▸ **Problem description**
Carry none of the pictures over; write out the complete data exactly.

**** Extracted records ****

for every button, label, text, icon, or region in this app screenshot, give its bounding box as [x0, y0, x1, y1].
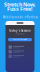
staticText: Fuss Free!	[7, 5, 33, 12]
staticText: Start Stretching	[13, 39, 27, 40]
staticText: Stretch Now,	[4, 1, 36, 8]
staticText: Mobility made effortless	[2, 15, 38, 19]
button[interactable]: Start Stretching	[8, 38, 32, 41]
staticText: Today's Session	[9, 29, 31, 32]
staticText: 12 min · Full body	[15, 33, 25, 35]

****

▸ **Written solution**
for every button, label, text, icon, or region in this app screenshot, give its bounding box as [x0, y0, x1, y1].
staticText: Fuss Free!	[7, 5, 33, 12]
staticText: Start Stretching	[13, 39, 27, 40]
staticText: Stretch Now,	[4, 1, 36, 8]
staticText: Mobility made effortless	[2, 15, 38, 19]
button[interactable]: Start Stretching	[8, 38, 32, 41]
staticText: Today's Session	[9, 29, 31, 32]
staticText: 12 min · Full body	[15, 33, 25, 35]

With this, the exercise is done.